You can predict the outcome very well. It is a call to an operator, which can be trivial for simple types. But of course if you concatenate two 500MB strings using +, you will have a 1GB allocation. I don't see how that is a problem or even a surprise. Of course you could do something in that operator that nobody would expect to happen inside it. But the same is true if you give a function a bad name. For all intents and purposes, an operator is just a function with a particularly short name and (default) style of how it is called.
Not always. BTW, I don't know if you noticed it, but I was exagerating to make a point.
> Of course you could do something in that operator that nobody would expect to happen inside it
To me, this is the problem. For example, I do embedded. I have to know with a certain precision what is going on in my program.
It's a very different thing to call a bad-named or badly-done function. It's an unlucky case... I guess?...
But if I use an operator, there might be hidden code there I have to see.
Yes, I know you can use "=" to copy a struct. But also "a = b + c" might be doing something slow, like re-allocating internal pointers and making copies, allocating new objects, etc. I have to read the code to see what it will do. Believe me, I have done it with inherited embedded C++ projects.
I don't do embedded (anymore), so please consider that your use-case and concern is very specific.

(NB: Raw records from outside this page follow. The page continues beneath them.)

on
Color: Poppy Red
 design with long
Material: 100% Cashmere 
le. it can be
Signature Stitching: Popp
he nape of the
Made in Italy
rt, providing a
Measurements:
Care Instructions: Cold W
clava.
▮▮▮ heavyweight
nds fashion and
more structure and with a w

But even in C++ you can't redefine what + means for types, where it already has a builtin meaning. The only thing you can do is define what it does for custom types. That means when you see the + operator applied to some class or struct type, you should already be aware that this is nothing built-in and equivalent to a function call. If you are not, you are just not fluent in your tooling. That is completely different problem. It is something learnable, not a fundamental problem of the tooling.